TAGEBUCH PFINGSTEN 1911


11.4.11. Überall in Deutschland werden jetzt die Äcker bestellt. – Man sollte auf der Reise doch nicht seinen schlechtesten Anzug anziehen, denn das Reisen ist ein internationaler Kulturakt: man tritt aus seiner Privatexistenz in die Öffentlichkeit. – Ich las während der Fahrt Anna Karenina: Reisen und Lesen – ein Dasein zwischen zwei neuen aufschluß- und wunderreichen Wirklichkeiten. – Ein Thema: Religion und Natur (Naturreligion). Der Bauer muß religiös sein. Alljährlich erlebt er das Wunder, daß er aussäet und erntet. Dem Großstädter geht mit der Natur vielleicht auch die Religion verloren; an ihre Stelle tritt das Sozialgefühl. –

Das sind einige Gedanken, die ich während der Fahrt dachte. Von Halle bis Großheringen genießt man das Saaletal; dann aber nur Äcker, Äcker, die sich schneiden, heben und senken und dazwischen Dörfer mit der breiten Chaussee.

In Fröttstädt hat man plötzlich das Gebirge vor sich. Es lag in durchsichtigen Nebeln in ganz verschiedenen Höhenabstufungen. Von Waltershausen aus geht die Bahn durch schönen Wald.

Steinfeld überraschte mich schon in Reinhardsbrunn. Von da gingen wir eine viertel Stunde bis zu unserer Pension (Koffer). Der Wirt ist anscheinend ein freundlicher, gemütlicher Mann. Er abboniert die »Jugend« und das »Israelitische Familienblatt«. Im Annoncenteil herrschen Solomonsche u. Fäkeles und Würste und Sederschüsseln. [Diese verwendet man zum Passahfest und sie haben verschiedene Abteilungen für Verschiedenes. So sagt Steinfeld.] Nachmittags gingen wir den Herzogsweg – an der Mühle vorbei zum Wasserfall, zurück an Dorothea-Waldemar-Lottchen-August-Ruheplätzen vorbei durchs Dorf. Immer nach Spittelers Rat: nicht die Natur anglotzend, sondern redend, über Berlin, Theater, Sprachverhunzung. Jetzt mache ich Schluß, um den Plan für morgen mit Steinfeld zu entwerfen.

Das Objekt war friedlich.

Vorpostengefechte mit dem 2 ten Backenzahn oben. Ich hoffe…!


12.4.11. Heute ist Jontew. Eben habe ich in der Hagadda gelesen. – Beim Essen sagt Herr Chariz immer: »Ja, was soll man an Jontew machen« (d. h. kochen) Man sagt nicht: guten Tag, sondern: gut Jontew. Beim Abendbrot stand ein dreiarmiger Leuchter auf dem Tisch. Gott sei Dank wurde nicht Seder gemacht. Es wäre wohl sehr interessant gewesen und es hätte mich vielleicht auch ergriffen aber es wäre mir für mich wie unheiliges Theater vorgekommen. –

Immerhin, heute Abend bin ich in der Weltgeschichte wohl an 500 Jahre zurückgereist.

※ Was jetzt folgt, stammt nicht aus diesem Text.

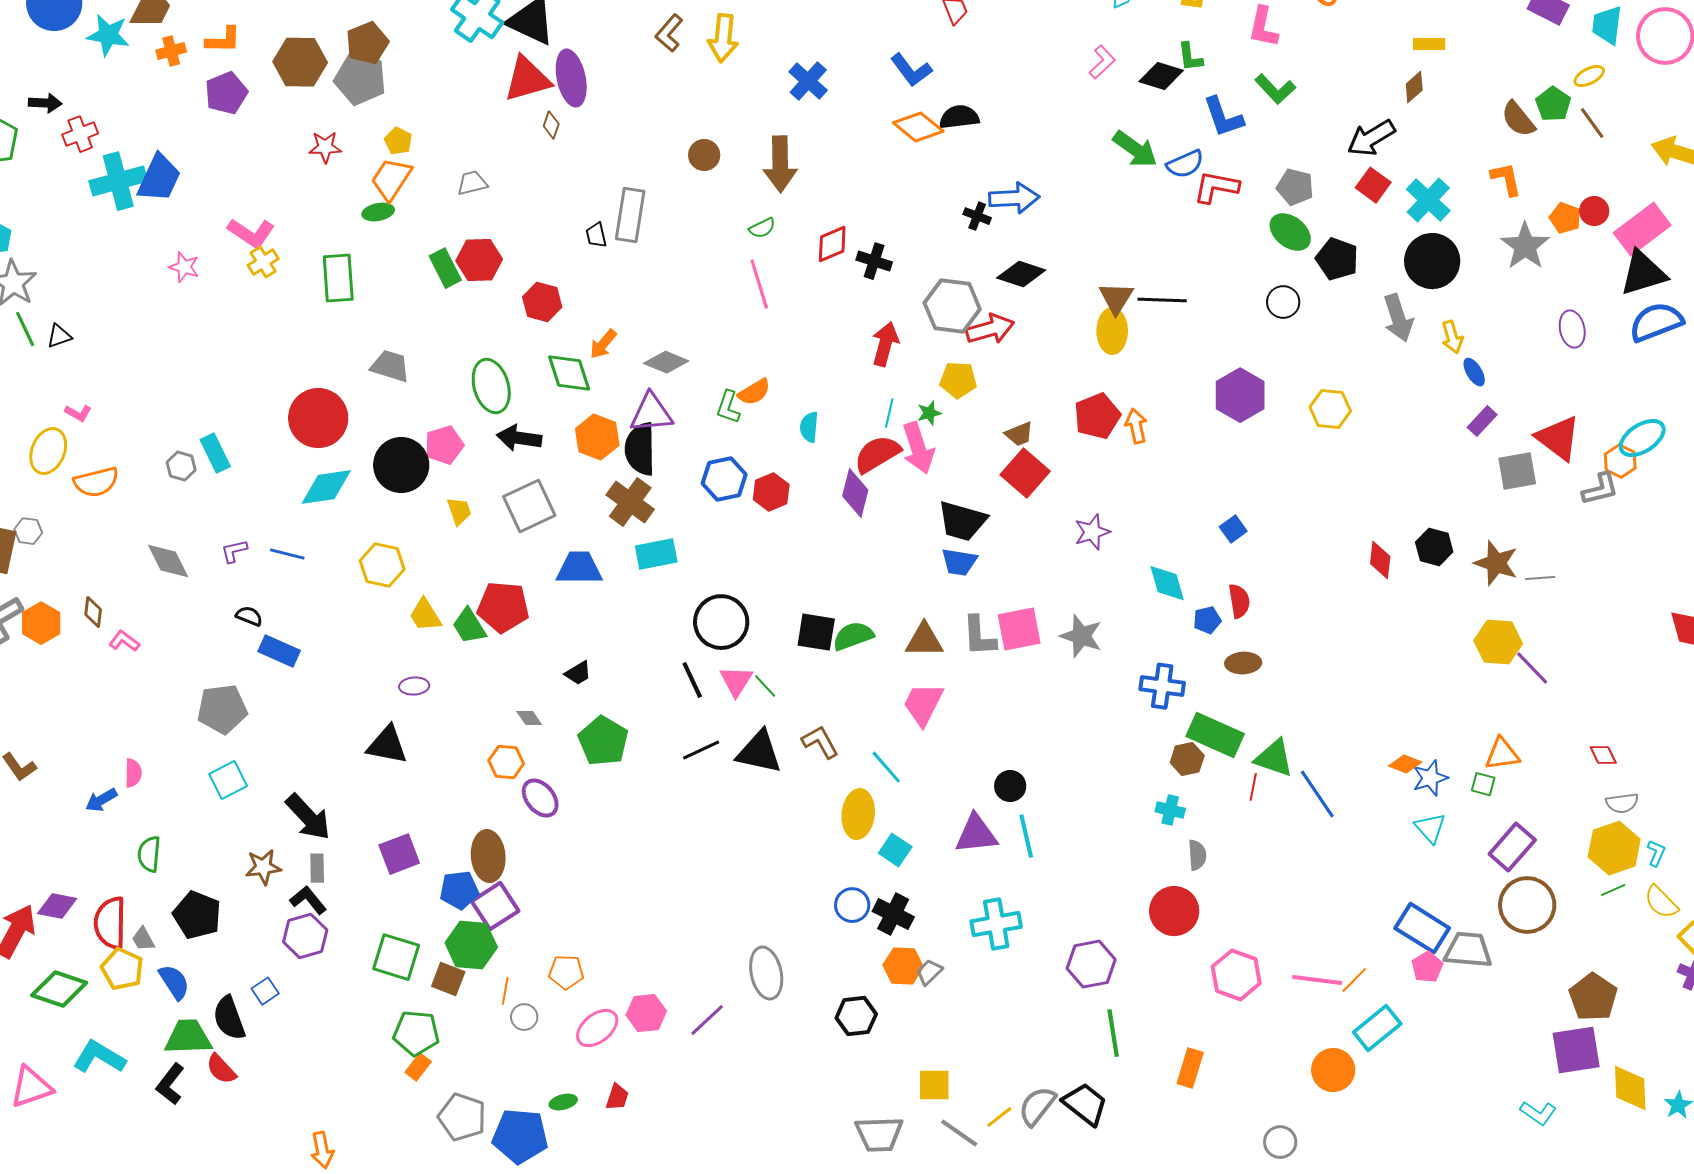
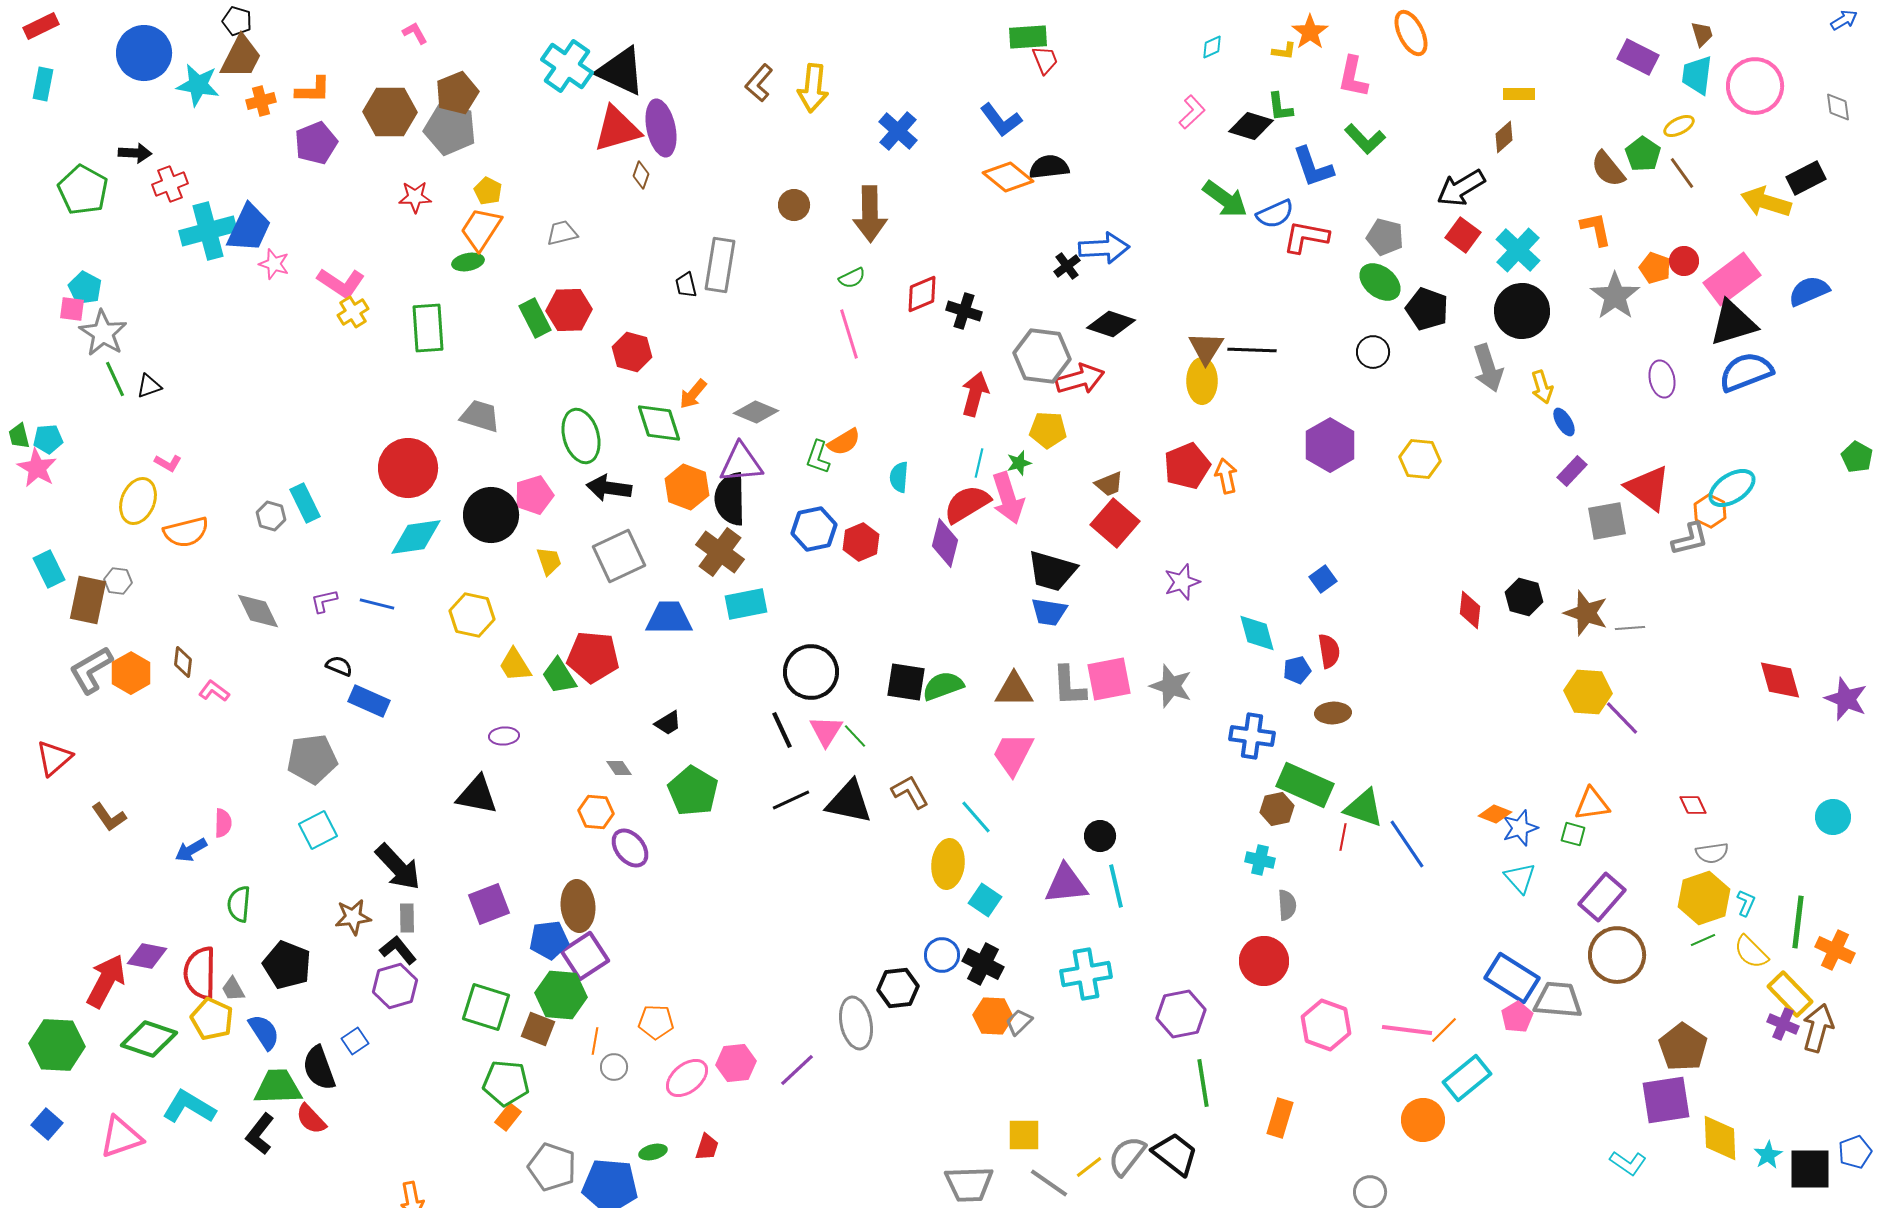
black cross: (977, 216) -> (1067, 266), turned 32
pink star: (184, 267) -> (274, 264), moved
black hexagon: (856, 1016) -> (898, 988), moved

Regen und Sturm leiteten den Festabend ein. Wir besuchten Salomon und gingen mit ihm spazieren. Wie genießbar die Menschen allein sind. Und draußen, steht man ihnen auch so selbstständig, überlegen und gleichgestellt gegenüber. (Denn eben wo die Worte fehlen, da stellt ein Paradox … u.s.w.)

Heute vormittag schleifte ich meinen Körper über die Seebachsfelsen zum Spießberghaus. Dann war er brav und wir stiegen mitsammt dem Gottlob auf sein bemoostes Haupt. Unten liegt Friedrichroda, gegenüber ein koketter Berg, der seine Spitze schief aufgesetzt hat (novarum rerum cupidus) und die Ebene mit Dörfern u. Höhenbahn. – Als wir nach Friedrichroda hinuntergingen fröhnte St. seinem Hauptvergnügen, Psychologie an harmlosen Objekten zu treiben. Diesmal wars eine Bauernfrau. In der Riege trug sie leider Käse.

Am Nachmittag fand eine Revolte des Objekts statt. Drei Bananen, die sich auf dem Luftwege zu St. begaben, der im Bett lag, zerschlugen seinen Kneifer. Mein Taschenmesser begab sich auf ähnliche Weise unters Bett, wo es am dunkelsten ist.

Der Zahn erließ Amnestie für ein paar Bonbons. Auch sonst führte er sich lobenswert.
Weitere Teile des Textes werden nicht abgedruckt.